Padahal kapasitas Al-Albani yang sebenarnya bukan ahli tafsir, juga bukan ahli fiqih. Bahkan sebagai ahli hadits sekalipun, banyak para ulama hadits di masa sekarang ini yang masih mempertanyakan kapasitasnya. Sebab secara tradisi, seorang ahli hadits itu idealnya punya guru tempat dia mendapatkan riwayat hadits. Al-Albani memang tidak pernah belajar hadits secara tradisi lewat perawi dan sanad, sebagaimana umumya para ulama hadits. Al-Albani hanya sekedar duduk di perpustakaan membolak-balik kitab, kemudian tiba-tiba mengeluarkan statemen-statemen yang bikin orang bingung.

Al-Albani adalah tokoh hadits yang cukup kontroversial. Setidaknya menurut sebagian kalangan. Baik di kalangan ulama hadits sendiri, apalagi . di kalangan ulama fiqih. Tetapi yang menarik, Al-Albani memang sangat produktif dalam menerbitkan buku. Dan dahsyatnya, buku-buku karyanya memang cukup menghebohkan dunia ilmu syariah.

Selama ini para ulama dan ahli ilmu kebanyakan hanya diam saja dan tidak terlalu menanggapi ulah Al-Albani. Dan hanya sedikit ulama yang secara serius menanggapi dan meladeninya. Salah satunya yang pernah langsung menghadapinya adalah Dr. Said Ramadhan Al-Buthy.

Menurut Al-Albani, semua orang haram hukumnya merujuk kepada ilmu fiqih dan pendapat para ulama. Setiap orang wajib langsung merujuk kepada Al-Quran dan As-Sunnah. Dan untuk memahaminya, tidak dibutuhkan ilmu dan metodologi apa pun. Keberadaan mazhab-mazhab itu dianggap oleh Al-Albani sebagai bid’ah yang harus dihancurkan, karena semata-mata buatan manusia.

Tentu saja pendapat seperti ini adalah pendapat yang keliru besar. Ilmu fiqih dan mazhab pada ulama yang ada itu bukan didirikan untuk menyelewengkan umat Islam dari Al-Quran dan As-Sunnah. Justru ilmu fiqih itu sangat diperlukan sebagai metodologi yang istimewa dalam memahami Quran dan Sunnah.

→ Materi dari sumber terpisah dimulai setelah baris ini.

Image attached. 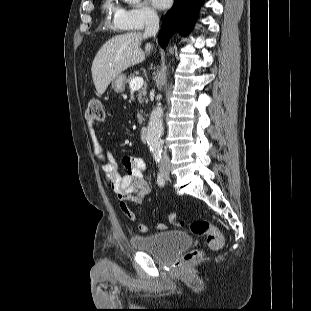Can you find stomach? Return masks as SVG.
<instances>
[{
  "mask_svg": "<svg viewBox=\"0 0 311 311\" xmlns=\"http://www.w3.org/2000/svg\"><path fill=\"white\" fill-rule=\"evenodd\" d=\"M126 77L124 74H119L111 81V87L117 93H121L125 89Z\"/></svg>",
  "mask_w": 311,
  "mask_h": 311,
  "instance_id": "stomach-1",
  "label": "stomach"
}]
</instances>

Menurut Dr. Said Ramadhan Al-Buthy, kedudukan ilmu fiqih kira-kira sama dengan kedudukan ilmu hadits. Keduanya tidak pernah diajarkan secara baku oleh Rasulullah SAW. Ilmu hadits atau juga dikenal dengan ilmu naqd (kritik) hadits, juga merupakan produk manusia, hasil ijtihad, bukan ilmu yang turun dari langit.

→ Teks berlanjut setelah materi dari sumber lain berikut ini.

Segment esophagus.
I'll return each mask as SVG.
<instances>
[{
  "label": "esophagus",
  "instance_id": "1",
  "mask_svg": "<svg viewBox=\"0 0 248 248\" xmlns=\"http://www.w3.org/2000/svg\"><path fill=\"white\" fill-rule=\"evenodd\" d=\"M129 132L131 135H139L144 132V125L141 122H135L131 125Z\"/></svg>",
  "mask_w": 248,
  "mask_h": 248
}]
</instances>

Tapi dengan ilmu hadits, kita jadi tahu mana hadits yang shahih, mana hadits yang dhaif dan mana hadits yang maudhu’. Padahal yang menyusun ilmu hadits itu bukan Rasulullah SAW, juga bukan para shahabat, tetapi para ulama dengan ijtihad mereka.

Ketika menetapkan syarat-syarat hadits shahih agar bisa dimasukkan ke dalam kitab As-Shahih, sesungguhnya Al-Bukhari juga sedang berijtihad. Dan kita umat muslim sedunia mengikuti ijtihad beliau dan menggunakan syarat-syarat yang beliau tetapkan.

Maka ketika Al-Imam Asy-Syafi’i yang lahir jauh sebelum zaman Bukhari meletakkan syarat dan aturan dalam mengistimbath hukum dari Quran dan Sunnah, lalu mendirikan ilmu Ushul fiqih, sebenarnya beliau telah berjasa besar kepada umat Islam. Sama dengan Al-Bukhari yang juga berjasa agar umat Islam tidak salah dalam memilih hadits.

Demikian juga ketika Abu Hanifah menetapkan dasar-dasar istimbath hukumnya, agar setiap orang tidak asal main qiyas begitu saja, sebenarnya ilmu yang beliau tetapkan itu sangat bermanfaat buat umat Islam. Sama dengan Al-Bukhari yang juga berijtihad agar umat Islam tidak jatuh ke dalam hadits palsu atau lemah.

Kalau kita tidak sanggup berijtihad sendiri, mana yang lebih baik kita ikuti imam yang bergaul dengan Salafush Sholeh atau imam yang mengaku mengikuti Salafush Sholeh ?

Prinsipnya tidak ada satupun ulama yang melarang menjadi imam mujtahid atau mengangkat seseorang menjadi imam mujtahid namun hasil ijtihad pergunakanlah untuk diri sendiri dan kaum. Jangan paksakan untuk diikuti oleh umat muslim yang lain atau mensesatkan ulama-ulama dengan ijtihad yang lain.

Marilah kita upayakan bersama-sama penjernihan (tashfiyah), pembersihan (tanqiyah), saling mengingatkan, mengoreksi, dan dengar pendapat (murooja’ah), berusaha saling memahami (mufaahamah), dan mengadakan dialog (muhaawaroh) dengan memegang satu prinsip bahwa kebenaran yang haq adalah satu namun upaya pemahaman itu bisa beragam tergantung karunia Allah akan pemahaman agama yang dikaruniakan kepada setiap hamba Allah. Allah lah yang membimbing kita. Allah yang tahu makna segala firmanNya.

Hal yang sangat kami hindarkan adalah merasa lebih baik atau merasa lebih suci dibandingkan saudara-saudara muslim lainnya.

Tiada masuk surga orang yang dalam hatinya terdapat sebesar biji sawi dari kesombongan. kesombongan adalah menolak kebenaran dan meremehkan manusia” (HR. Muslim)

Bayangkan karena meremehkan saudara muslim kita yang lain maka pupuslah segala amal ibadah yang kita lakukan , pupuslah upaya penegakkan tauhid yang kita lakukan karena tidak akan masuk surga!

Kita tidak pernah tahu kadar ketaqwaan seorang muslim. Allah sajalah yang tahu. Namun kita bisa lihat mereka dari akhlak mereka, karena tujuan akhir agama adalah akhlak!

Rasulullah mengatakan “Sesungguhnya aku diutus (Allah) untuk menyempurnakan Akhlak.” (HR Ahmad).

Kami berupaya memahami apa sebenarnya dibalik perintah dan larangan Allah ta’ala. Semua itu kami dapatkan dalam tasawuf atau tentang ihsan agar dapat menjadi muhsin atau muslim yang sholeh.

Dengan akhlak yang sesuai dengan Al-Qur'an dan hadits maka kita bisa berkumpul dengan para nabi, shiddiqiin, syuhada


Ya Allah, Tuhan Kami

Kumpulkan kami di dunia dengan orang –orang yang shaleh (sholihin) dan kumpulkan kami di akhirat dengan para nabi, shiddiqiin, syuhada dan sholihin.